Year-round Tisbury homeowners will see their property tax rates reduced by a further six per cent, after the town select board voted Wednesday afternoon to raise the town’s residential exemption.
Both board members strongly backed the increase in the residential exemption as a way to ease the burden on year-round residents after town voters approved an additional $26 million in school construction bonds earlier this year.
“It’s something that we have to do. Things are shifting, and I think this will help,” board member John Cahill said.
Chair Roy Cutrer agreed.
“Everything in Tisbury has become more costly for the year-round residents,” Mr. Cutrer said.
The increased exemption will lower the annual tax bill from $5,271 to $4,930 for Tisbury’s median home value of $988,400.
It also shifts another four per cent of the town’s residential tax levy to seasonal Tisbury homeowners, one of whom spoke in protest during Wednesday’s online hearing.
Even 18 per cent is too much for a retired couple on a fixed income to assume on behalf of year-round homeowners, seasonal resident Carol Adelson said.
“We … would like to see this inequity decrease or be eliminated,” she told the board.

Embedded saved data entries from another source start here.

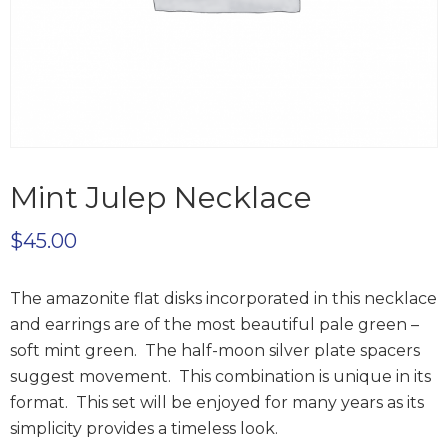
Mint Julep Necklace
$
45.00
The amazonite flat disks incorporated in this necklace
and earrings are of the most beautiful pale green –
soft mint green. The half-moon silver plate spacers
suggest movement. This combination is unique in its
format. This set will be enjoyed for many years as its
simplicity provides a timeless look.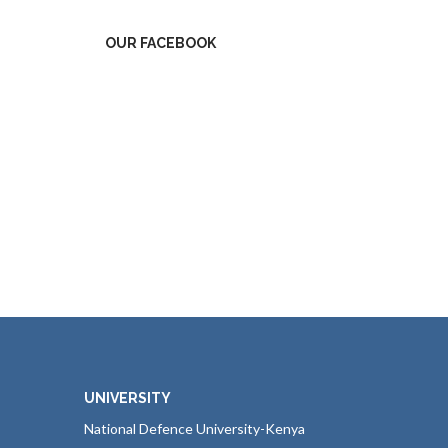
OUR FACEBOOK
UNIVERSITY
National Defence University-Kenya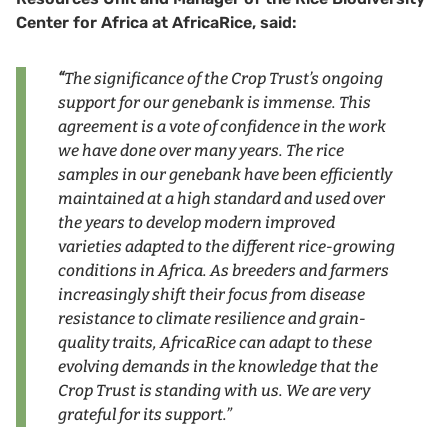
Center for Africa at AfricaRice, said:
“
The significance of the Crop Trust’s ongoing
support for our genebank is immense. This
agreement is a vote of confidence in the work
we have done over many years. The rice
samples in our genebank have been efficiently
maintained at a high standard and used over
the years to develop modern improved
varieties adapted to the different rice-growing
conditions in Africa. As breeders and farmers
increasingly shift their focus from disease
resistance to climate resilience and grain-
quality traits, AfricaRice can adapt to these
evolving demands in the knowledge that the
Crop Trust is standing with us. We are very
grateful for its support.”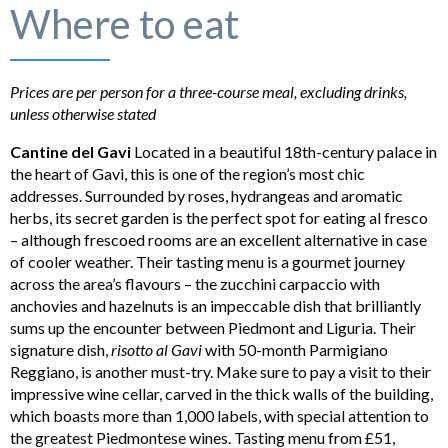
Where to eat
Prices are per person for a three-course meal, excluding drinks,
unless otherwise stated
Cantine del Gavi
Located in a beautiful 18th-century palace in
the heart of Gavi, this is one of the region’s most chic
addresses. Surrounded by roses, hydrangeas and aromatic
herbs, its secret garden is the perfect spot for eating al fresco
– although frescoed rooms are an excellent alternative in case
of cooler weather. Their tasting menu is a gourmet journey
across the area’s flavours – the zucchini carpaccio with
anchovies and hazelnuts is an impeccable dish that brilliantly
sums up the encounter between Piedmont and Liguria. Their
signature dish,
risotto al Gavi
with 50-month Parmigiano
Reggiano, is another must-try. Make sure to pay a visit to their
impressive wine cellar, carved in the thick walls of the building,
which boasts more than 1,000 labels, with special attention to
the greatest Piedmontese wines. Tasting menu from £51,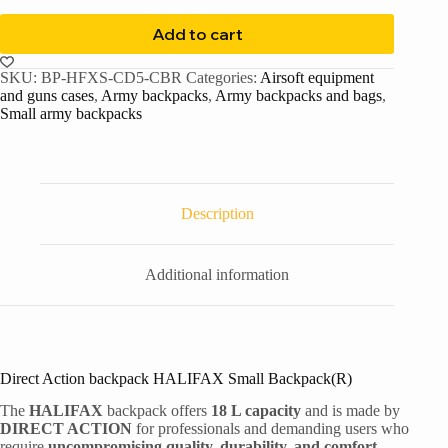
Add to cart
SKU:
BP-HFXS-CD5-CBR
Categories:
Airsoft equipment
and guns cases
,
Army backpacks
,
Army backpacks and bags
,
Small army backpacks
Description
Additional information
Direct Action backpack HALIFAX Small Backpack(R)
The
HALIFAX
backpack offers
18 L capacity
and is made by
DIRECT ACTION
for professionals and demanding users who
require
uncompromising quality, durability, and comfort.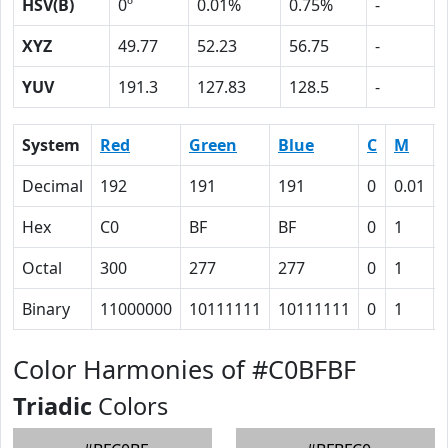
HSV(B)
0º
0.01%
0.75%
-
XYZ
49.77
52.23
56.75
-
YUV
191.3
127.83
128.5
-
System
Red
Green
Blue
C
M
Decimal
192
191
191
0
0.01
Hex
C0
BF
BF
0
1
Octal
300
277
277
0
1
Binary
11000000
10111111
10111111
0
1
Color Harmonies of #C0BFBF
Triadic
Colors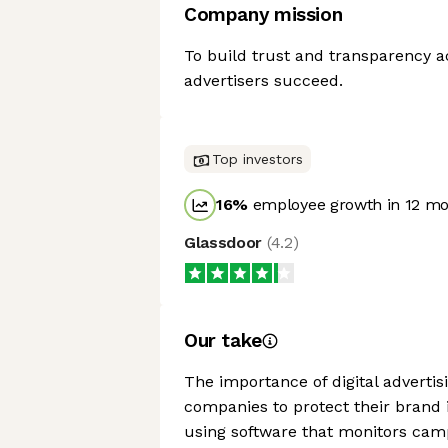
Company mission
To build trust and transparency a
advertisers succeed.
Top investors
16
%
employee growth in 12 m
Glassdoor
(
4.2
)
Our take
The importance of digital advertisi
companies to protect their brand i
using software that monitors cam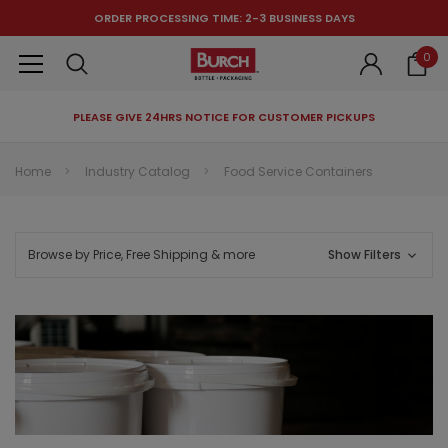
ORDER PROCESSING TIME: 2-3 BUSINESS DAYS
0
PLEASE GIVE 24HRS NOTICE FOR CUSTOMER PICKUPS
RECOMMENDED FOR YOU
Home
Industry Catalog
Food Service Containers
Can't decide which one to buy? Why not try our best-sellers?
Browse by Price, Free Shipping & more
Show Filters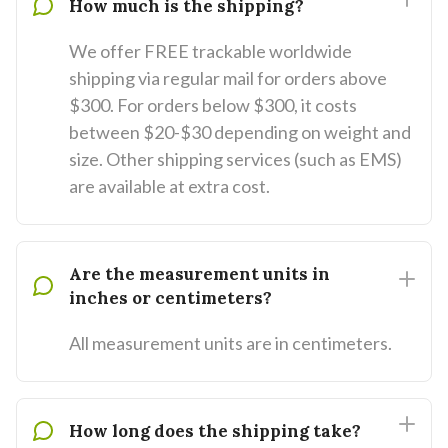
How much is the shipping?
We offer FREE trackable worldwide
shipping via regular mail for orders above
$300. For orders below $300, it costs
between $20-$30 depending on weight and
size. Other shipping services (such as EMS)
are available at extra cost.
Are the measurement units in
inches or centimeters?
All measurement units are in centimeters.
How long does the shipping take?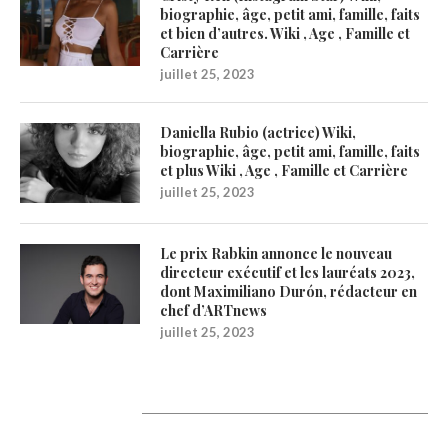
biographie, âge, petit ami, famille, faits
et bien d’autres. Wiki , Age , Famille et
Carrière
juillet 25, 2023
Daniella Rubio (actrice) Wiki,
biographie, âge, petit ami, famille, faits
et plus Wiki , Age , Famille et Carrière
juillet 25, 2023
Le prix Rabkin annonce le nouveau
directeur exécutif et les lauréats 2023,
dont Maximiliano Durón, rédacteur en
chef d’ARTnews
juillet 25, 2023
1200Artists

But most of Wednesday’s public testimony was squarely in favor of the raising the exemption, which town finance director Jon Snyder said has been at 18 per cent for the past eight years.
“I’m wondering if 22 per cent is enough?” asked Jeffrey Canha, while Mac Schilcher said the town needs to acknowledge that its residents are part of the reason for Tisbury’s success.
“If you don’t pass this tonight, it just makes it harder and harder and harder to live here,” Mr. Schilcher said.
The select board also voted not to shift any of the residential tax levy to Tisbury’s commercial, industrial and personal property classes, which town treasurer Jon Snyder said represent such a minuscule part of the total valuation that any shift would barely affect residential taxes while heavily burdening owners in the other property classes.
Wednesday’s decisions brought to a close Tisbury’s annual tax rate and property hearing, a more drawn-out process this year due to delayed state certification.